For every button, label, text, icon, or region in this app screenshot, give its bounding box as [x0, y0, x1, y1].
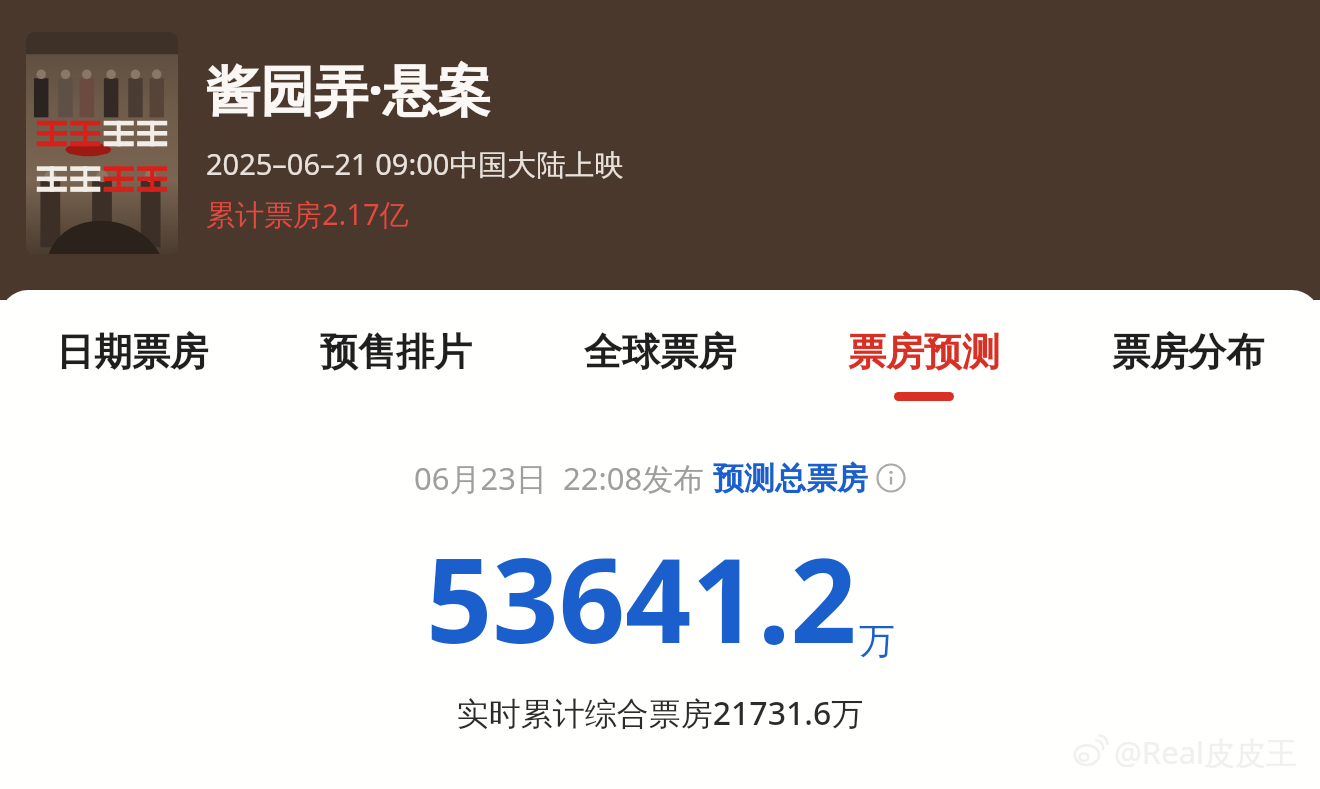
button[interactable]: 酱园弄·悬案 — [206, 52, 624, 234]
button[interactable]: 日期票房 — [46, 324, 218, 405]
staticText: 票房分布 — [1112, 328, 1264, 376]
staticText: 万 — [859, 618, 895, 663]
button[interactable]: 票房分布 — [1102, 324, 1274, 405]
staticText: 2025–06–21 09:00中国大陆上映 — [206, 144, 624, 184]
staticText: 实时累计综合票房21731.6万 — [0, 691, 1320, 735]
staticText: 票房预测 — [848, 328, 1000, 376]
button[interactable]: 票房预测 — [838, 324, 1010, 405]
button[interactable]: 06月23日 22:08发布 — [0, 457, 1320, 499]
staticText: 06月23日 22:08发布 — [414, 457, 713, 499]
button[interactable]: 全球票房 — [574, 324, 746, 405]
button[interactable] — [26, 32, 178, 254]
staticText: 预售排片 — [320, 328, 472, 376]
staticText: 全球票房 — [584, 328, 736, 376]
staticText: 日期票房 — [56, 328, 208, 376]
staticText: 酱园弄·悬案 — [206, 52, 492, 126]
button[interactable]: 预售排片 — [310, 324, 482, 405]
staticText: 预测总票房 — [713, 459, 868, 498]
staticText: 累计票房2.17亿 — [206, 194, 409, 234]
button[interactable]: 说明 — [876, 463, 906, 493]
staticText: @Real皮皮王 — [1114, 731, 1298, 773]
staticText: 53641.2 — [426, 519, 857, 677]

——————————

Pictures in the listing above must be skipped; everything else should be copied exactly.

For every button, label, text, icon, or region in this app screenshot, give its bounding box as [x0, y0, x1, y1].
button[interactable]: 酱园弄·悬案 — [206, 52, 624, 234]
button[interactable]: 日期票房 — [46, 324, 218, 405]
staticText: 票房分布 — [1112, 328, 1264, 376]
staticText: 万 — [859, 618, 895, 663]
button[interactable]: 票房分布 — [1102, 324, 1274, 405]
staticText: 2025–06–21 09:00中国大陆上映 — [206, 144, 624, 184]
staticText: 实时累计综合票房21731.6万 — [0, 691, 1320, 735]
staticText: 票房预测 — [848, 328, 1000, 376]
button[interactable]: 票房预测 — [838, 324, 1010, 405]
button[interactable]: 06月23日 22:08发布 — [0, 457, 1320, 499]
staticText: 06月23日 22:08发布 — [414, 457, 713, 499]
button[interactable]: 全球票房 — [574, 324, 746, 405]
button[interactable] — [26, 32, 178, 254]
staticText: 预售排片 — [320, 328, 472, 376]
staticText: 全球票房 — [584, 328, 736, 376]
staticText: 日期票房 — [56, 328, 208, 376]
staticText: 酱园弄·悬案 — [206, 52, 492, 126]
button[interactable]: 预售排片 — [310, 324, 482, 405]
staticText: 预测总票房 — [713, 459, 868, 498]
staticText: 累计票房2.17亿 — [206, 194, 409, 234]
button[interactable]: 说明 — [876, 463, 906, 493]
staticText: @Real皮皮王 — [1114, 731, 1298, 773]
staticText: 53641.2 — [426, 519, 857, 677]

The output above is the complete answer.